Stored data entries:
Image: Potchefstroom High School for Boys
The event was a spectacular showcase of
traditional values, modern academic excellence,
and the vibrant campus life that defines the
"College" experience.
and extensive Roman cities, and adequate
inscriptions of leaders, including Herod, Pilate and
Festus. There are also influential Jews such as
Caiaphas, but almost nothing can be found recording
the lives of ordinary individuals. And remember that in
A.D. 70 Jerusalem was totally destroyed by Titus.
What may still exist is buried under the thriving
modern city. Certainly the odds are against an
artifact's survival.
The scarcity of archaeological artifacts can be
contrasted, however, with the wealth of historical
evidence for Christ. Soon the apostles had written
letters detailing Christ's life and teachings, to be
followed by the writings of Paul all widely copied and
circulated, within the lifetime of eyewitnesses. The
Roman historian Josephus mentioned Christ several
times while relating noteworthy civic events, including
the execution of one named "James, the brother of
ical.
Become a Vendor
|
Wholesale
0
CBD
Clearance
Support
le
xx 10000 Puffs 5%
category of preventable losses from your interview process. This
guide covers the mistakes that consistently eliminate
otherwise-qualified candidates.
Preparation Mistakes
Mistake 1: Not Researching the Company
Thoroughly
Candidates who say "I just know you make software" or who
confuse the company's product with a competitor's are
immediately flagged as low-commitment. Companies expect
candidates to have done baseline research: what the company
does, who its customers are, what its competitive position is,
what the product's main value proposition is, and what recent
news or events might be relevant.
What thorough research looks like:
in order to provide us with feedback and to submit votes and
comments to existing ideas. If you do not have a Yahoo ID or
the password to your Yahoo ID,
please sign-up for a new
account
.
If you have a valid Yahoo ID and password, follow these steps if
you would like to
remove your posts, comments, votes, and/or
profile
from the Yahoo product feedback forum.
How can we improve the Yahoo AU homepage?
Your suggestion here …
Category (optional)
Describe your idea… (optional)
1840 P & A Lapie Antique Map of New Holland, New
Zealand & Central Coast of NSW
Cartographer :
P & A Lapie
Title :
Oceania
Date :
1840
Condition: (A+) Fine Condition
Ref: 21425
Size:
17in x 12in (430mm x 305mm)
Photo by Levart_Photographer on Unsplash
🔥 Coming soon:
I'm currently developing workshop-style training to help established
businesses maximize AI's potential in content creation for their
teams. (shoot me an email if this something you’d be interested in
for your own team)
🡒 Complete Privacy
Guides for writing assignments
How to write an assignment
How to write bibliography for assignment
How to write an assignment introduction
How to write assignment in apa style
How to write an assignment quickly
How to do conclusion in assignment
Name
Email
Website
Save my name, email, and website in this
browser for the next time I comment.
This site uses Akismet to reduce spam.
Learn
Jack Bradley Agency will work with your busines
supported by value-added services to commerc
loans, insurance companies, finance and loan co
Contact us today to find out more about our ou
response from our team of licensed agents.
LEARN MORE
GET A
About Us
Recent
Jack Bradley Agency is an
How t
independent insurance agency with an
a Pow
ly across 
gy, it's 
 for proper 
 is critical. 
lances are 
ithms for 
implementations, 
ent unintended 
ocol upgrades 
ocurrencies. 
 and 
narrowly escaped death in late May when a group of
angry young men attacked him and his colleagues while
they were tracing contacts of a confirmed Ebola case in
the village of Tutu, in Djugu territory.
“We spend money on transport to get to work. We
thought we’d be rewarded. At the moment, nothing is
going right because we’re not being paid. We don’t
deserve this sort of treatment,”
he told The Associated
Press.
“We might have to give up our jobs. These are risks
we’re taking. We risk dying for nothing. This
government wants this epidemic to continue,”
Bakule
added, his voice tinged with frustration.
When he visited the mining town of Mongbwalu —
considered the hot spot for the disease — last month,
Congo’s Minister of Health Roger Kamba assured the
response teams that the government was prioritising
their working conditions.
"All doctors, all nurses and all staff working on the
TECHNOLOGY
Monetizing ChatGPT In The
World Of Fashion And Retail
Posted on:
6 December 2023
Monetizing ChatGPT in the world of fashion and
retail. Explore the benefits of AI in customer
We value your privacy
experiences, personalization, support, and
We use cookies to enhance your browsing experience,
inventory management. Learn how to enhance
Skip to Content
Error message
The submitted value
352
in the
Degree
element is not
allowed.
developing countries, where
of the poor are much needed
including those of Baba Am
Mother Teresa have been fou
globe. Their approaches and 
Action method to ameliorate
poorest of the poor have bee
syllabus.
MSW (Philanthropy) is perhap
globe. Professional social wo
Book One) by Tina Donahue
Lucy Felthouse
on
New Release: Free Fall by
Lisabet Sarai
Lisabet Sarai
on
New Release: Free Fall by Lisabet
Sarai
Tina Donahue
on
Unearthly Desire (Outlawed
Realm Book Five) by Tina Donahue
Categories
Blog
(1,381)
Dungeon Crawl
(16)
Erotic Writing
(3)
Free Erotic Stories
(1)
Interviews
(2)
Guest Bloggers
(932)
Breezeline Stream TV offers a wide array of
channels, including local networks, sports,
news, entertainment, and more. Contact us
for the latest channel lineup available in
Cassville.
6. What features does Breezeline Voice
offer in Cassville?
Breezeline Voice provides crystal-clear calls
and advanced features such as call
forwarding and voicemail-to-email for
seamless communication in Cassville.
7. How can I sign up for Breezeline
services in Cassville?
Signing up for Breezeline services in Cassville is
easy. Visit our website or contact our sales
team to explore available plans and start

## Problem to work on:
Write out the records above again, keeping each one identical to the original.

## Answer space:
Image: Potchefstroom High School for Boys
The event was a spectacular showcase of
traditional values, modern academic excellence,
and the vibrant campus life that defines the
"College" experience.
and extensive Roman cities, and adequate
inscriptions of leaders, including Herod, Pilate and
Festus. There are also influential Jews such as
Caiaphas, but almost nothing can be found recording
the lives of ordinary individuals. And remember that in
A.D. 70 Jerusalem was totally destroyed by Titus.
What may still exist is buried under the thriving
modern city. Certainly the odds are against an
artifact's survival.
The scarcity of archaeological artifacts can be
contrasted, however, with the wealth of historical
evidence for Christ. Soon the apostles had written
letters detailing Christ's life and teachings, to be
followed by the writings of Paul all widely copied and
circulated, within the lifetime of eyewitnesses. The
Roman historian Josephus mentioned Christ several
times while relating noteworthy civic events, including
the execution of one named "James, the brother of
ical.
Become a Vendor
|
Wholesale
0
CBD
Clearance
Support
le
xx 10000 Puffs 5%
category of preventable losses from your interview process. This
guide covers the mistakes that consistently eliminate
otherwise-qualified candidates.
Preparation Mistakes
Mistake 1: Not Researching the Company
Thoroughly
Candidates who say "I just know you make software" or who
confuse the company's product with a competitor's are
immediately flagged as low-commitment. Companies expect
candidates to have done baseline research: what the company
does, who its customers are, what its competitive position is,
what the product's main value proposition is, and what recent
news or events might be relevant.
What thorough research looks like:
in order to provide us with feedback and to submit votes and
comments to existing ideas. If you do not have a Yahoo ID or
the password to your Yahoo ID,
please sign-up for a new
account
.
If you have a valid Yahoo ID and password, follow these steps if
you would like to
remove your posts, comments, votes, and/or
profile
from the Yahoo product feedback forum.
How can we improve the Yahoo AU homepage?
Your suggestion here …
Category (optional)
Describe your idea… (optional)
1840 P & A Lapie Antique Map of New Holland, New
Zealand & Central Coast of NSW
Cartographer :
P & A Lapie
Title :
Oceania
Date :
1840
Condition: (A+) Fine Condition
Ref: 21425
Size:
17in x 12in (430mm x 305mm)
Photo by Levart_Photographer on Unsplash
🔥 Coming soon:
I'm currently developing workshop-style training to help established
businesses maximize AI's potential in content creation for their
teams. (shoot me an email if this something you’d be interested in
for your own team)
🡒 Complete Privacy
Guides for writing assignments
How to write an assignment
How to write bibliography for assignment
How to write an assignment introduction
How to write assignment in apa style
How to write an assignment quickly
How to do conclusion in assignment
Name
Email
Website
Save my name, email, and website in this
browser for the next time I comment.
This site uses Akismet to reduce spam.
Learn
Jack Bradley Agency will work with your busines
supported by value-added services to commerc
loans, insurance companies, finance and loan co
Contact us today to find out more about our ou
response from our team of licensed agents.
LEARN MORE
GET A
About Us
Recent
Jack Bradley Agency is an
How t
independent insurance agency with an
a Pow
ly across 
gy, it's 
 for proper 
 is critical. 
lances are 
ithms for 
implementations, 
ent unintended 
ocol upgrades 
ocurrencies. 
 and 
narrowly escaped death in late May when a group of
angry young men attacked him and his colleagues while
they were tracing contacts of a confirmed Ebola case in
the village of Tutu, in Djugu territory.
“We spend money on transport to get to work. We
thought we’d be rewarded. At the moment, nothing is
going right because we’re not being paid. We don’t
deserve this sort of treatment,”
he told The Associated
Press.
“We might have to give up our jobs. These are risks
we’re taking. We risk dying for nothing. This
government wants this epidemic to continue,”
Bakule
added, his voice tinged with frustration.
When he visited the mining town of Mongbwalu —
considered the hot spot for the disease — last month,
Congo’s Minister of Health Roger Kamba assured the
response teams that the government was prioritising
their working conditions.
"All doctors, all nurses and all staff working on the
TECHNOLOGY
Monetizing ChatGPT In The
World Of Fashion And Retail
Posted on:
6 December 2023
Monetizing ChatGPT in the world of fashion and
retail. Explore the benefits of AI in customer
We value your privacy
experiences, personalization, support, and
We use cookies to enhance your browsing experience,
inventory management. Learn how to enhance
Skip to Content
Error message
The submitted value
352
in the
Degree
element is not
allowed.
developing countries, where
of the poor are much needed
including those of Baba Am
Mother Teresa have been fou
globe. Their approaches and 
Action method to ameliorate
poorest of the poor have bee
syllabus.
MSW (Philanthropy) is perhap
globe. Professional social wo
Book One) by Tina Donahue
Lucy Felthouse
on
New Release: Free Fall by
Lisabet Sarai
Lisabet Sarai
on
New Release: Free Fall by Lisabet
Sarai
Tina Donahue
on
Unearthly Desire (Outlawed
Realm Book Five) by Tina Donahue
Categories
Blog
(1,381)
Dungeon Crawl
(16)
Erotic Writing
(3)
Free Erotic Stories
(1)
Interviews
(2)
Guest Bloggers
(932)
Breezeline Stream TV offers a wide array of
channels, including local networks, sports,
news, entertainment, and more. Contact us
for the latest channel lineup available in
Cassville.
6. What features does Breezeline Voice
offer in Cassville?
Breezeline Voice provides crystal-clear calls
and advanced features such as call
forwarding and voicemail-to-email for
seamless communication in Cassville.
7. How can I sign up for Breezeline
services in Cassville?
Signing up for Breezeline services in Cassville is
easy. Visit our website or contact our sales
team to explore available plans and start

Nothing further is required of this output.